Two stories were published in Together Alone, poems and other stories for the Anti-Cancer Council’s Daffodil Day, Text Publishing, 1998. One was about John, from his point of view. The Daffodil Day arts awards have become a fixture each year giving a voice to those who have been touched by cancer, either personally, or through knowing someone travelling that road. I’ve been fortunate to win several of their awards for poetry and short stories over the years –– a sad reflection in one way that I’ve witnessed so many people struggle with ill health, but also uplifting because I’ve seen people survive and get on with their lives.
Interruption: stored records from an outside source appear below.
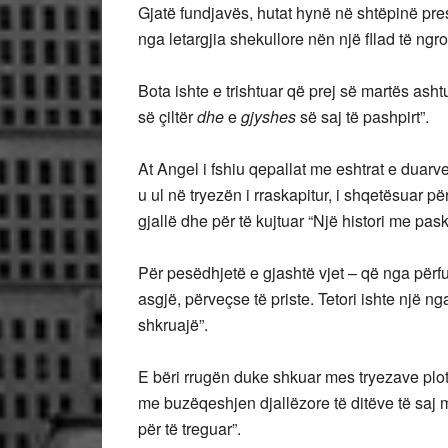
Gjatë fundjavës, hutat hynë në shtëpinë pr
nga letargjia shekullore nën një fllad të ngr
Bota ishte e trishtuar që prej së martës ashtu
së çiltër
dhe
e
gjyshes
së saj të pashpirt”.
At Angel i fshiu qepallat me eshtrat e duarv
u ul në tryezën i rraskapitur, i shqetësuar p
gjallë dhe për të kujtuar “Një histori me pas
Për pesëdhjetë e gjashtë vjet – që nga përfund
asgjë, përveçse të priste. Tetori ishte një ng
shkruajë”.
E bëri rrugën duke shkuar mes tryezave plo
me buzëqeshjen djallëzore të ditëve të saj 
për të treguar”.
A poem I wrote about Dad was published in Memory Weaving, An Anthology of Dementia Journeys, Poetica Christi Press, 2014. This anthology developed from Manningham Council awarding a Community Development Grant to Wordsmiths, the local poetry group, to explore the issue of ageing, and families touched by dementia. After a series of workshops they sought contributions from the wider community and my poem, and the poem of one of my students were chosen to be included. What an amazing project, weaving the threads and experiences of so many lives to remind us that being human is not just a list of achievements or solely defined by what you do, but a journey creating memories of loss and love and individual histories deserving of being recorded.